Israel reports 324 new COVID cases on Sunday, while the overall number of severe cases was 307, according to the Health Ministry.


Myanmar's Central Committee on Prevention, Control and Treatment for COVID-19 on Saturday announced further extension of the closure of schools nationwide until the end of October.

The move was made in order to curb the spread of COVID-19 and to make  preparations for reopening schools, the committee said.

The Ministry of Health has been administering COVID-19 vaccine doses to middle and high school students aged over 12 years since Oct 12.

ALSO READ: UN: Myanmar faces humanitarian crisis

As part of the anti-pandemic measures, the authorities re-closed all schools across the Asian country since early July.

According to a health ministry release on Saturday, Myanmar recorded 1,067 new confirmed cases of COVID-19 and 20 more deaths in the past 24 hours.

The total number of COVID-19 infections has risen to 493,576 with 18,511 deaths in the country.

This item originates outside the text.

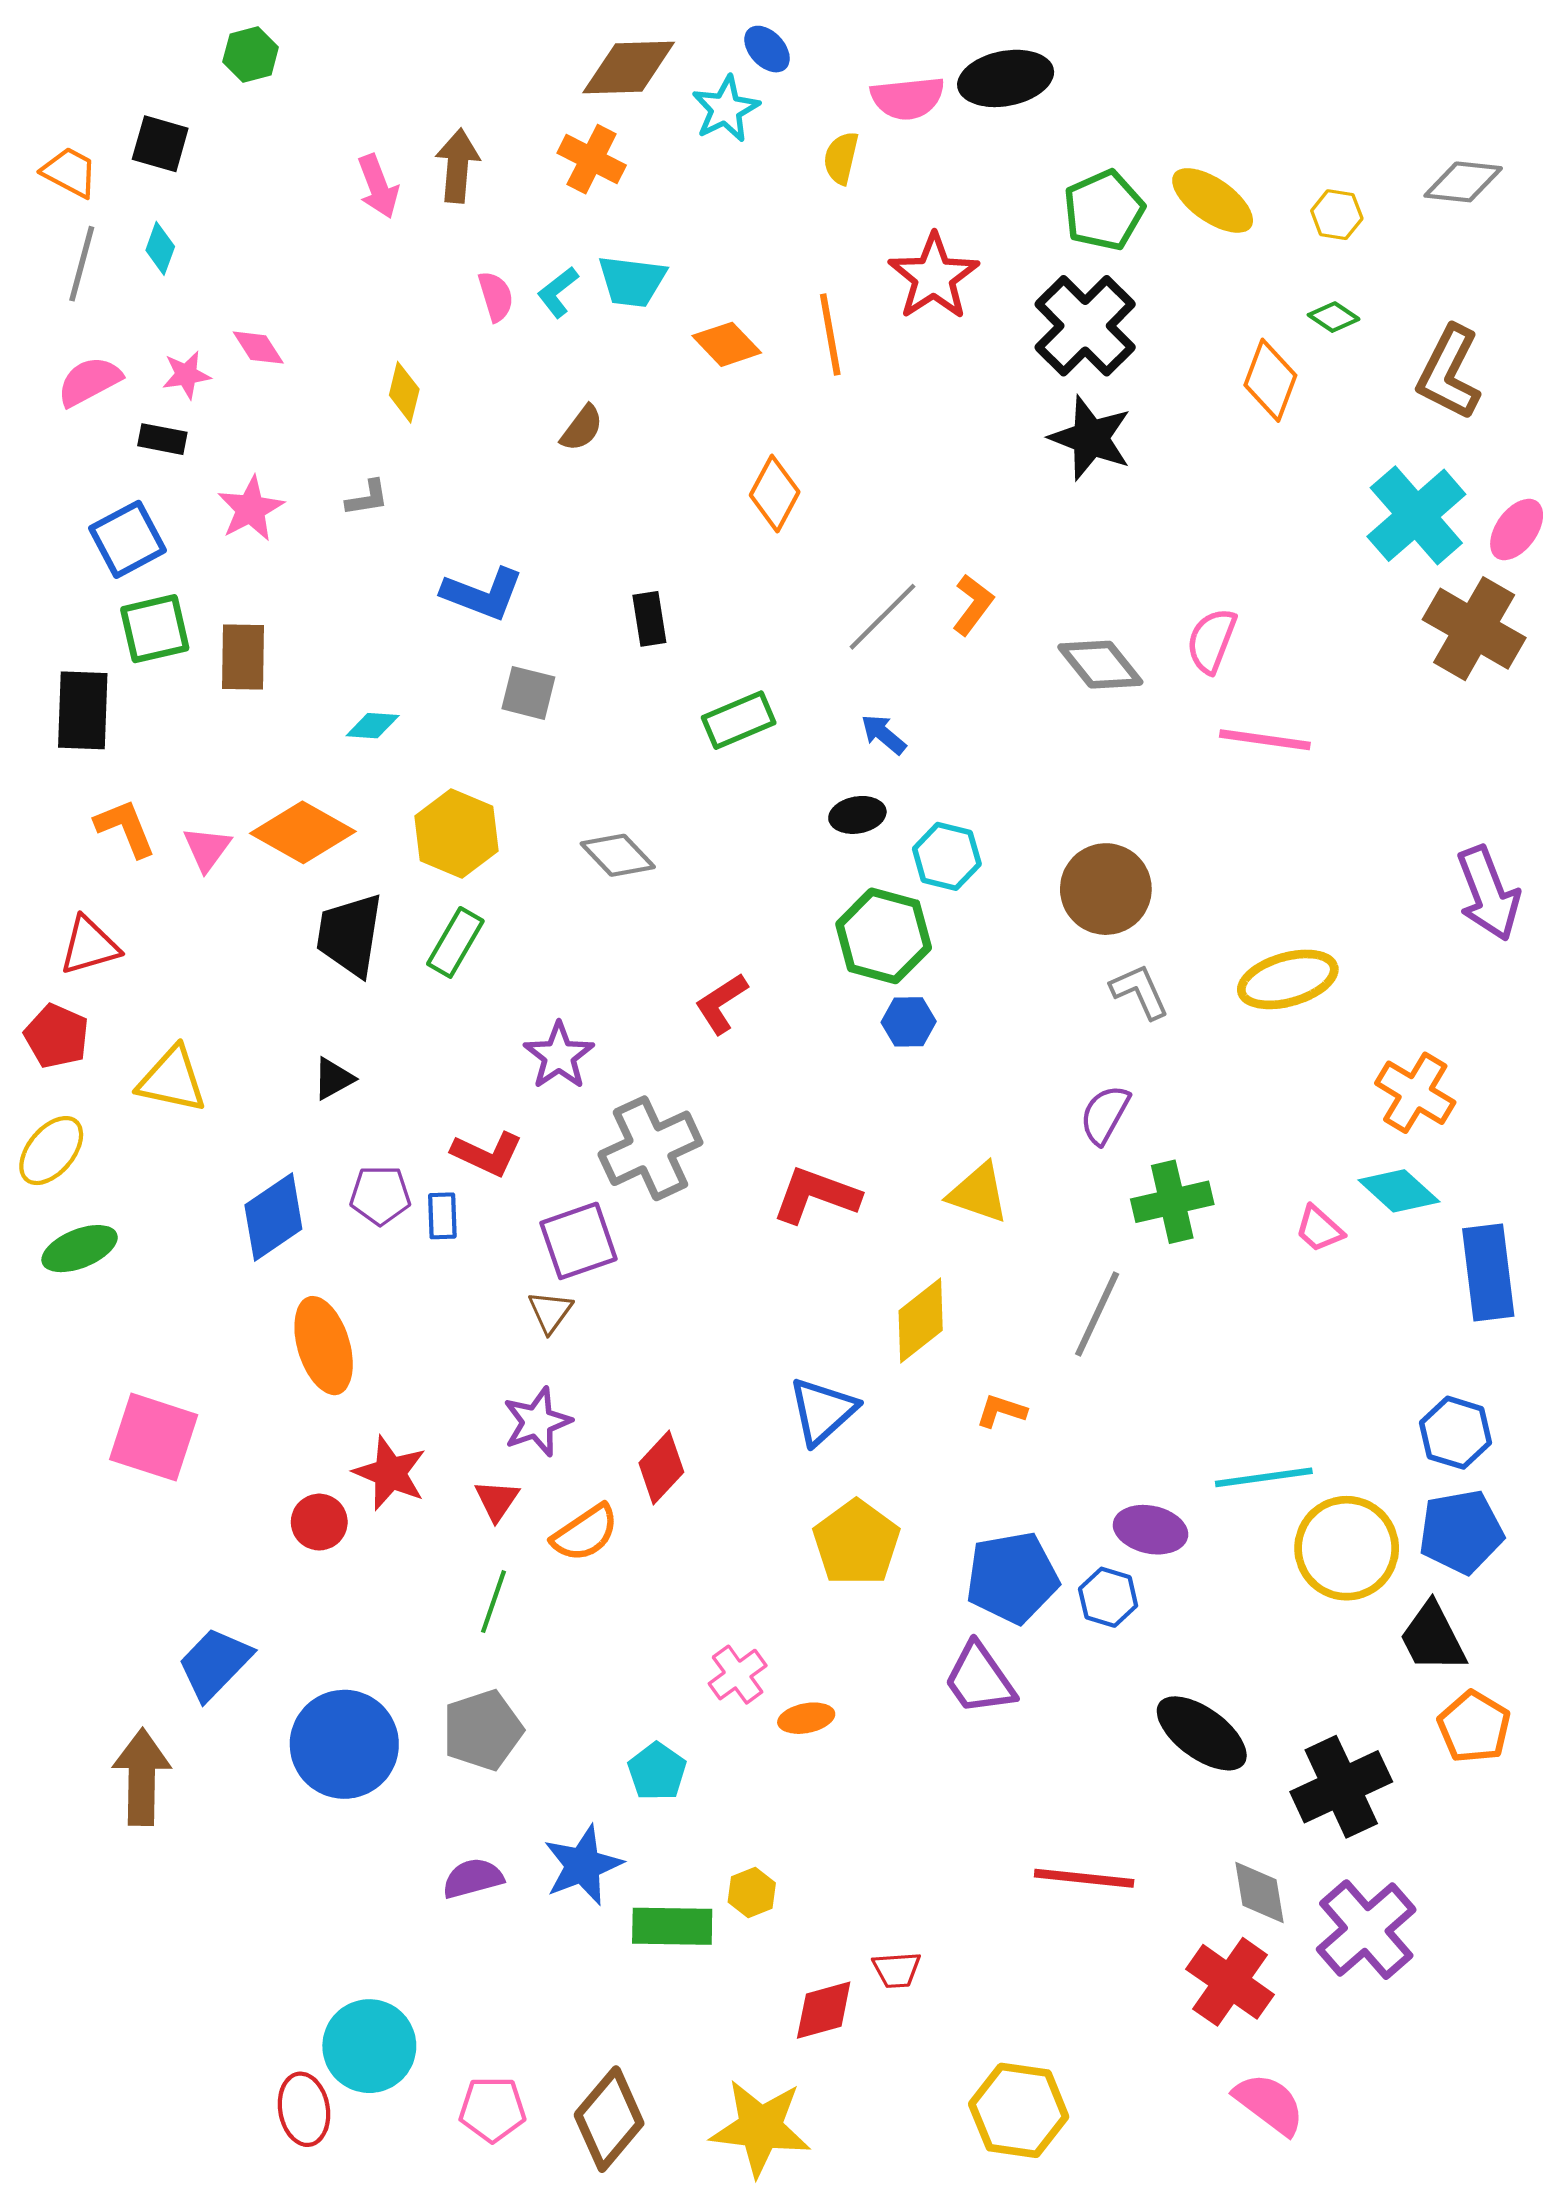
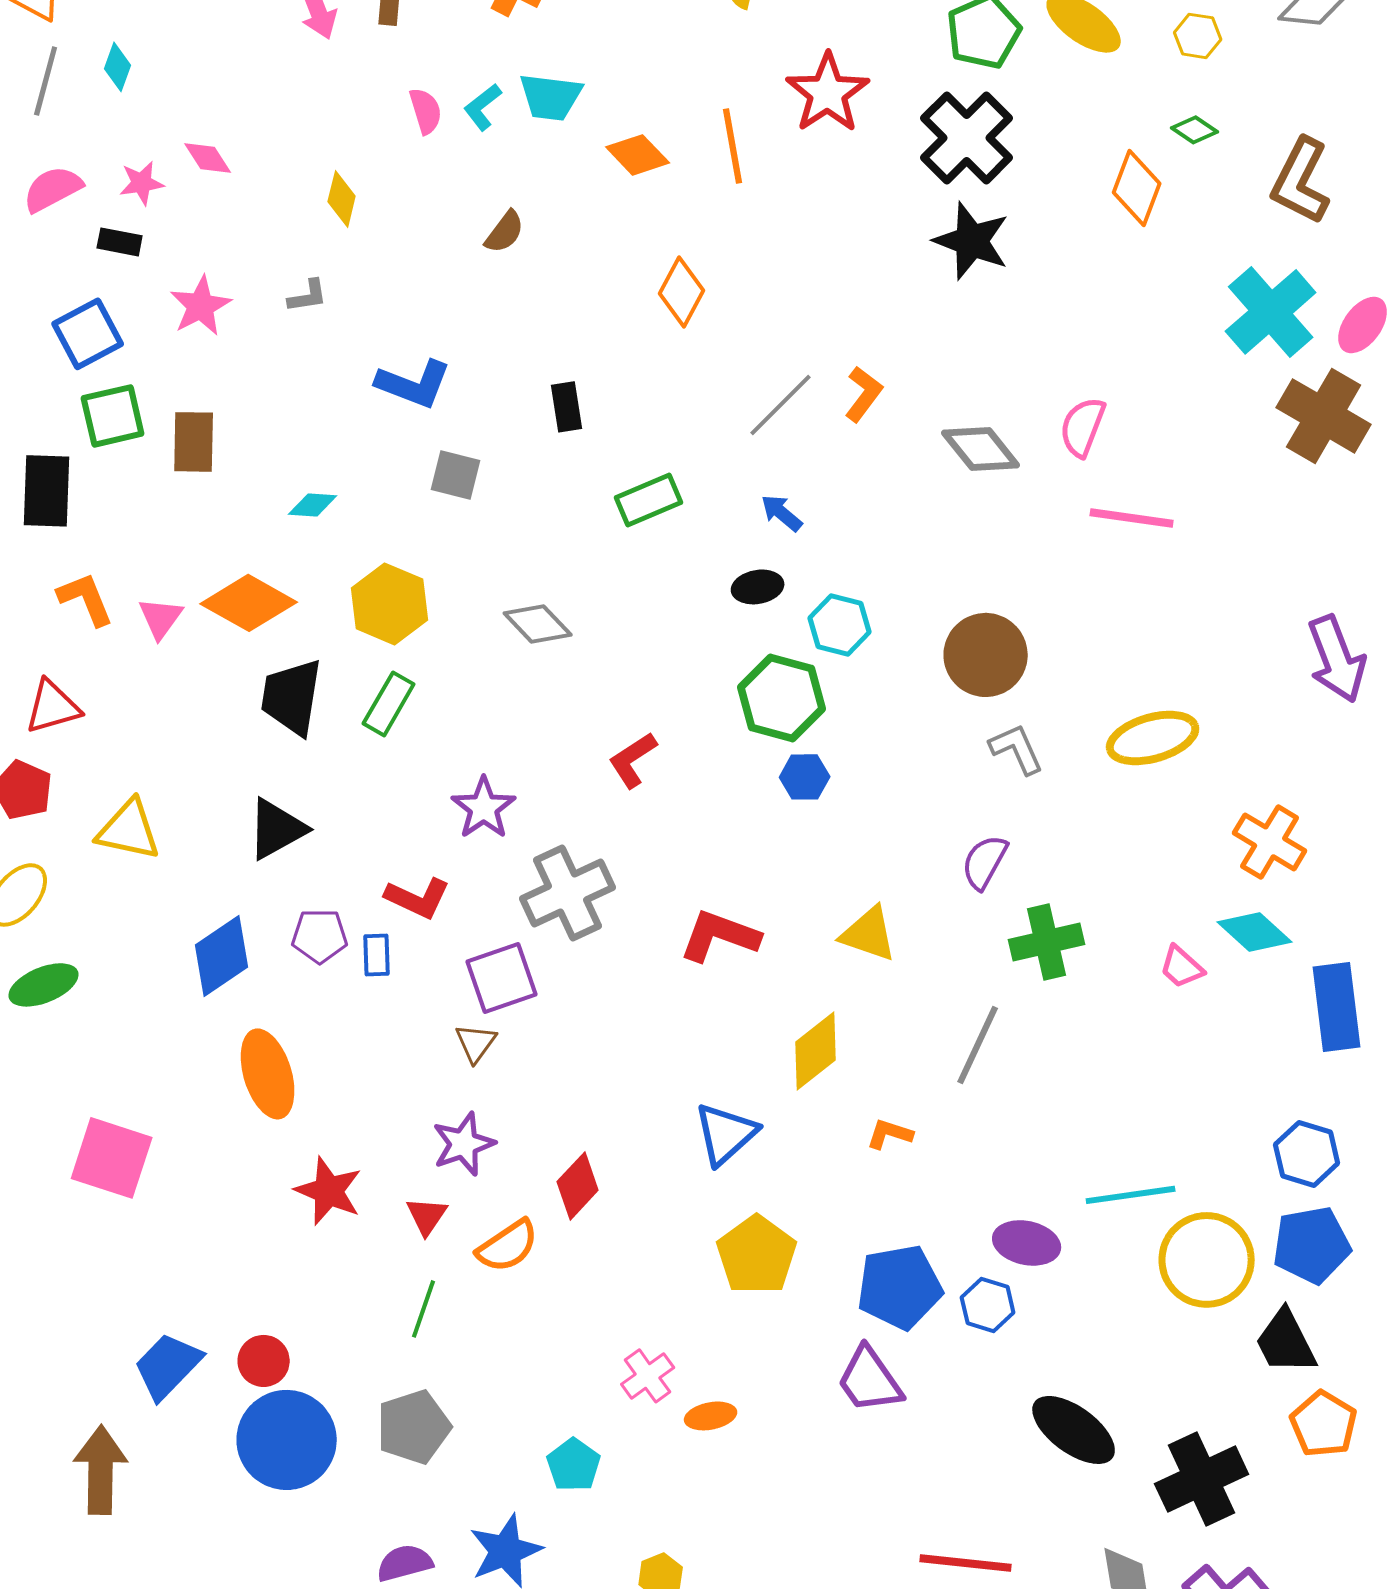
black triangle: (333, 1079) -> (277, 829), size x1.6
red circle: (319, 1522) -> (264, 1361), moved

Myanmar detected its first two COVID-19 cases on March 23 last year.


China donated another batch of Sinovac CoronaVac vaccines to the Philippines on Sunday to support the country's COVID-19 vaccination campaign.

The donation arrived in Manila along with the vaccines of the same brand that the Philippines purchased from China.

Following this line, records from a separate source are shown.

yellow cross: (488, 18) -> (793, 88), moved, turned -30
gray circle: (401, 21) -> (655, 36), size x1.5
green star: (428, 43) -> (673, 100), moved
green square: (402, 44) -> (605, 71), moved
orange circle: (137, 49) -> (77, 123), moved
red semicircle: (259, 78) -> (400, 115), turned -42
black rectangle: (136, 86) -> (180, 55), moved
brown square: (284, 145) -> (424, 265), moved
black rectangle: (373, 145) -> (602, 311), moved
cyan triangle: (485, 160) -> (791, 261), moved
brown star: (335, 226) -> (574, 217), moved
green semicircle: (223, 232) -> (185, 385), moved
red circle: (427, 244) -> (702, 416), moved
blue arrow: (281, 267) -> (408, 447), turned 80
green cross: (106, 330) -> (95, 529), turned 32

In a brief statement to reporters at the airport, Chinese ambassador to the Philippines Huang Xilian said the fresh vaccine delivery "demonstrates the kind of friendship from the Chinese government and people" to the Philippines.

Huang expressed hope that the vaccines from China would further contribute to bringing down the cases in the Philippines and speeding up the country's recovery.

"We are happy to see that the number of confirmed cases in this country is decreasing due to very hard and professional workings of the Philippine government and the people," Huang said.

The Philippine officials thanked China for its "continuing generosity and very important support" as the country ramps up its vaccination and grapples with the pandemic.

"We would like to thank China for the donation of lifesaving vaccines to the Philippines," said Carlito Galvez, the chief implementer of Philippine government's measures to combat COVID-19.

Galvez recalled that China was the first country to donate and deliver the vaccines to the Philippines in February, noting that Sunday's shipment is the 100th the country has ever received and coincidentally it is also the Chinese donation.

China has sustained the COVID-19 vaccine supply to the Philippines since the first delivery on Feb. 28, allowing the Southeast Asian country to kick off its vaccination drive on March 1.

The Philippines has administered over 55 million doses of COVID-19 vaccines. More than 25 million Filipinos have been fully vaccinated. The government aims to vaccinate up to 70 million people this year.

To date, the Philippines has received more than 97.67 million doses of COVID-19 vaccines from different vaccine makers. China remains the country's biggest vaccine supplier.The Philippines now has more than 2.75 million confirmed COVID-19 cases, including 41,793 deaths.